China also actively exploits the huge
African and Latin American resource base with the same lobbying power
in the exceedingly benign conditions caused by the fact that the
developing countries in the above regions opted for the capitalistic
form of existence and oligarchic political structure and culture (but
unlike the US they fell initially down the potential well of a
self-robbing, ever lagging poverty out of which they will not be able
to get until the Second Coming if they don't change this form). But
the West doesn't actively exploit that resource base because 1.

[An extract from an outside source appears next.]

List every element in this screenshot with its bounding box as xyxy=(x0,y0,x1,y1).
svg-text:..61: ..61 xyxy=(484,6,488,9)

resource companies don't want to invest into infrastructure (roads,
ports, terminals, communications and other basic infrastructural
elements critically important for their business) and into social
development of the heavily underdeveloped regions (educating and
training locals to create the qualified workforce in the regions;
creating schools, health, housing, infrastructure which doesn't
directly relate to their business) – they are intrinsically not
inclined to bear such costs and responsibilities 2. lately it's
become a general tendency for huge resource quasi-monopolies not to
invest actively in the buildup of the production volumes, because in
essence they have turned into speculators in the wake of and with the
nod of financial institutions: they just keep up their resource base
and production at a relatively stable level, understanding that in
the short and mid term holding back the production growth will give
them more profit than actually building it up – but such is the
management and ownership structure of those resource behemoths that
they are interested only in short term things (unlike, maybe, what
was the case half a century ago, which is also directly to do with
the crisis of Anglo-Saxon capitalism and its turning into an outright
form of parasitism) 3. even if and when Western governments
understand the long term importance of such developments and
investments (and they certainly do), they just don't have any power
to prompt those corporations to do anything above what's whispered by
Adam Smith's 'invisible hand of the market'.

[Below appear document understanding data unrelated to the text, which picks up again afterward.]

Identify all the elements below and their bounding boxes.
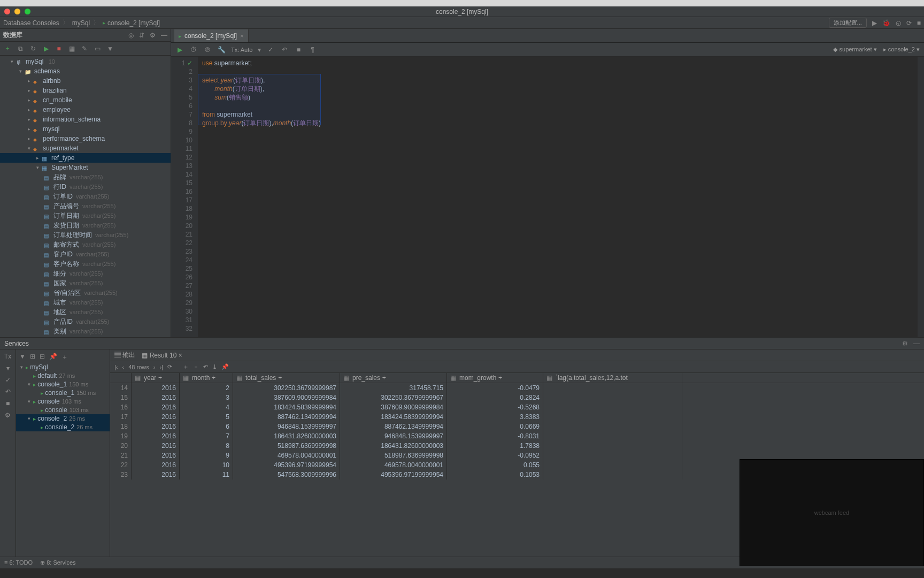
services-tree-item[interactable]: ▾▸ console_226 ms <box>16 414 110 423</box>
add-icon[interactable]: ＋ <box>61 353 68 362</box>
duplicate-icon[interactable]: ⧉ <box>16 44 25 53</box>
add-row-icon[interactable]: ＋ <box>183 363 189 371</box>
tree-column[interactable]: 邮寄方式varchar(255) <box>0 240 171 249</box>
tree-column[interactable]: 子类别varchar(255) <box>0 336 171 337</box>
services-tree-item[interactable]: ▸ console_1150 ms <box>16 389 110 397</box>
table-row[interactable]: 1920167186431.82600000003946848.15399999… <box>110 431 924 441</box>
stop-icon[interactable]: ■ <box>917 19 921 27</box>
last-page-icon[interactable]: ›| <box>159 364 163 370</box>
services-tree-item[interactable]: ▸ console103 ms <box>16 406 110 414</box>
todo-button[interactable]: ≡ 6: TODO <box>4 559 33 566</box>
minimize-window-icon[interactable] <box>14 9 20 14</box>
rollback-icon[interactable]: ↶ <box>5 388 11 396</box>
tree-schema[interactable]: ▸information_schema <box>0 115 171 124</box>
breadcrumb-item[interactable]: Database Consoles <box>3 19 59 27</box>
tree-column[interactable]: 订单日期varchar(255) <box>0 211 171 220</box>
tree-column[interactable]: 发货日期varchar(255) <box>0 220 171 230</box>
result-tab[interactable]: ▦ Result 10 × <box>142 352 182 359</box>
tree-schemas-folder[interactable]: ▾schemas <box>0 66 171 76</box>
stop-icon[interactable]: ■ <box>294 45 303 54</box>
next-page-icon[interactable]: › <box>153 364 156 370</box>
tree-column[interactable]: 产品IDvarchar(255) <box>0 317 171 326</box>
settings-icon[interactable]: ⚙ <box>5 412 11 419</box>
tree-column[interactable]: 类别varchar(255) <box>0 326 171 336</box>
tree-schema[interactable]: ▸airbnb <box>0 76 171 86</box>
tree-schema[interactable]: ▸employee <box>0 105 171 115</box>
tree-schema[interactable]: ▸performance_schema <box>0 134 171 143</box>
table-row[interactable]: 1820166946848.1539999997887462.134999999… <box>110 422 924 431</box>
tree-table-supermarket[interactable]: ▾SuperMarket <box>0 163 171 172</box>
breadcrumb-item[interactable]: console_2 [mySql] <box>107 19 160 27</box>
rollback-icon[interactable]: ↶ <box>280 45 289 54</box>
delete-row-icon[interactable]: － <box>193 363 199 371</box>
reload-icon[interactable]: ⟳ <box>167 363 172 370</box>
pin-icon[interactable]: 📌 <box>221 363 229 370</box>
tree-column[interactable]: 省/自治区varchar(255) <box>0 288 171 298</box>
services-tree-item[interactable]: ▾▸ console103 ms <box>16 397 110 406</box>
services-tree-item[interactable]: ▾▸ console_1150 ms <box>16 380 110 389</box>
dump-icon[interactable]: ⤓ <box>212 363 217 370</box>
tree-column[interactable]: 客户名称varchar(255) <box>0 259 171 269</box>
hide-icon[interactable]: — <box>161 32 167 39</box>
run-icon[interactable]: ▶ <box>872 19 877 27</box>
commit-icon[interactable]: ✓ <box>5 376 11 384</box>
table-row[interactable]: 1720165887462.1349999994183424.583999999… <box>110 412 924 422</box>
stop-icon[interactable]: ■ <box>55 44 63 53</box>
collapse-icon[interactable]: ⊟ <box>40 353 45 362</box>
tree-column[interactable]: 行IDvarchar(255) <box>0 182 171 192</box>
prev-page-icon[interactable]: ‹ <box>122 364 125 370</box>
target-icon[interactable]: ◎ <box>128 32 134 39</box>
close-tab-icon[interactable]: × <box>240 33 243 39</box>
tree-column[interactable]: 城市varchar(255) <box>0 298 171 307</box>
stop-icon[interactable]: ■ <box>6 400 10 407</box>
services-tree-item[interactable]: ▾▸ mySql <box>16 363 110 371</box>
tx-mode-label[interactable]: Tx: Auto <box>231 47 252 53</box>
collapse-icon[interactable]: ⇵ <box>139 32 144 39</box>
explain-icon[interactable]: ℗ <box>203 45 212 54</box>
tree-column[interactable]: 细分varchar(255) <box>0 269 171 278</box>
services-button[interactable]: ⊕ 8: Services <box>40 559 75 566</box>
edit-icon[interactable]: ✎ <box>80 44 89 53</box>
history-icon[interactable]: ⏱ <box>189 45 198 54</box>
gear-icon[interactable]: ⚙ <box>902 340 908 347</box>
services-tree[interactable]: ▼ ⊞ ⊟ 📌 ＋ ▾▸ mySql ▸ default27 ms▾▸ cons… <box>16 349 110 557</box>
database-tree[interactable]: ▾ mySql 10 ▾schemas ▸airbnb▸brazilian▸cn… <box>0 56 171 337</box>
table-row[interactable]: 1520163387609.90099999984302250.36799999… <box>110 393 924 402</box>
ddl-icon[interactable]: ▭ <box>93 44 102 53</box>
output-tab[interactable]: ▤ 输出 <box>114 351 135 360</box>
editor-tab[interactable]: ▸ console_2 [mySql] × <box>174 29 249 42</box>
schema-selector[interactable]: ◆ supermarket ▾ <box>833 46 876 53</box>
close-window-icon[interactable] <box>4 9 10 14</box>
breadcrumb-item[interactable]: mySql <box>72 19 90 27</box>
tree-schema-supermarket[interactable]: ▾supermarket <box>0 143 171 153</box>
tree-column[interactable]: 客户IDvarchar(255) <box>0 249 171 259</box>
services-tree-item[interactable]: ▸ default27 ms <box>16 371 110 380</box>
table-view-icon[interactable]: ▦ <box>67 44 76 53</box>
refresh-icon[interactable]: ↻ <box>29 44 37 53</box>
console-selector[interactable]: ▸ console_2 ▾ <box>883 46 920 53</box>
commit-icon[interactable]: ✓ <box>266 45 275 54</box>
coverage-icon[interactable]: ◵ <box>896 19 901 27</box>
tree-schema[interactable]: ▸cn_mobile <box>0 95 171 105</box>
tree-column[interactable]: 订单IDvarchar(255) <box>0 192 171 201</box>
tree-column[interactable]: 订单处理时间varchar(255) <box>0 230 171 240</box>
gear-icon[interactable]: ⚙ <box>150 32 156 39</box>
tree-column[interactable]: 产品编号varchar(255) <box>0 201 171 211</box>
wrench-icon[interactable]: 🔧 <box>217 45 226 54</box>
revert-icon[interactable]: ↶ <box>203 363 208 370</box>
hide-icon[interactable]: — <box>913 340 920 347</box>
table-row[interactable]: 1420162302250.36799999987317458.715-0.04… <box>110 383 924 393</box>
execute-icon[interactable]: ▶ <box>175 45 184 54</box>
paragraph-icon[interactable]: ¶ <box>308 45 317 54</box>
filter-icon[interactable]: ▼ <box>106 44 114 53</box>
tree-schema[interactable]: ▸brazilian <box>0 86 171 95</box>
add-configuration-button[interactable]: 添加配置... <box>829 18 867 28</box>
debug-icon[interactable]: 🐞 <box>882 19 890 27</box>
tree-datasource[interactable]: ▾ mySql 10 <box>0 57 171 66</box>
chevron-down-icon[interactable]: ▾ <box>6 364 10 372</box>
tree-column[interactable]: 品牌varchar(255) <box>0 172 171 182</box>
code-editor[interactable]: use supermarket; select year(订单日期), mont… <box>198 57 918 337</box>
maximize-window-icon[interactable] <box>25 9 30 14</box>
table-row[interactable]: 2020168518987.6369999998186431.826000000… <box>110 441 924 451</box>
first-page-icon[interactable]: |‹ <box>114 364 118 370</box>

On the contrary, China has an
integrated socio-economic approach and virtually aims for converting
those regions partly into Chinese affiliates at all levels,
understanding and recognizing that long-term investments in human
resource and infrastructure are the main drivers of that invisible
but highly influenced hand of the market. More to the point, unlike
the West that has been f...ing Africa and Latin America (though to
lesser degree) and still continues to do so, China with its
integrated policy continues by leaps and bounds to build up the most
precious and effective resource – TRUST and REPUTATION in those
regions: political trust and reputation, business trust and
reputation and last but maybe most important CULTURAL trust and
reputation. They are not COLONIZERS in this sense and they are not
seen in this way, because from the very first their approach implies
a kind of mutual development at all levels. This resource – trust
and reputation – is the most effective and liberal puppeteer of
that invisible hand of the market, which doesn't restrict but gives
more freedom to it. The West had enough time to straighten its ways
with Africa but it hasn't used a damn bit of that time and chance,
because it's never been in conformity with the will of the
Anglo-Saxon main puppeteer of the hand of the 'free-market' –
CONCENTRATION OF CAPITAL in a miniscule number of independent
quasi-monopolistic entities, especially if it comes to the mineral
and energy resource sector.
Again, it's not that the West doesn't
understand that it's being f...d on this front too – of course it
does, but the system within which state is a sort of concubine of
gigantic profit-driven private corporations with common realized
interests, just cannot offer anything effective. One could ask why
then socialistic free-market country Sweden would not be interested
in investing in African resources in the same way as China is? Only
and only because Sweden, having left behind Anglo-Saxon economies
long ago, is going to STOP USING oil AT ALL by no later than the year
2020 (!!) - because countries like Sweden in particular and
Scandinavia in general - are already in the 22nd century
in terms of their development unlike many so-called developed
countries who keep one foot in the 19th and one still in
the 20th.
At the same time China is in no hurry
to let foreign investors into its market – financial investors and
resource investors, and those who under the cover of being 'free
market creative businessmen' are indeed financial or resource
investors. China is in no mood to demonstrate on herself the
consequences of another capitalistic myth, that dealt such a terrible
blow to a whole bunch of developing 'newly capitalistic' countries
(in Latin America, in Asia, in Eastern Europe especially, in Russia)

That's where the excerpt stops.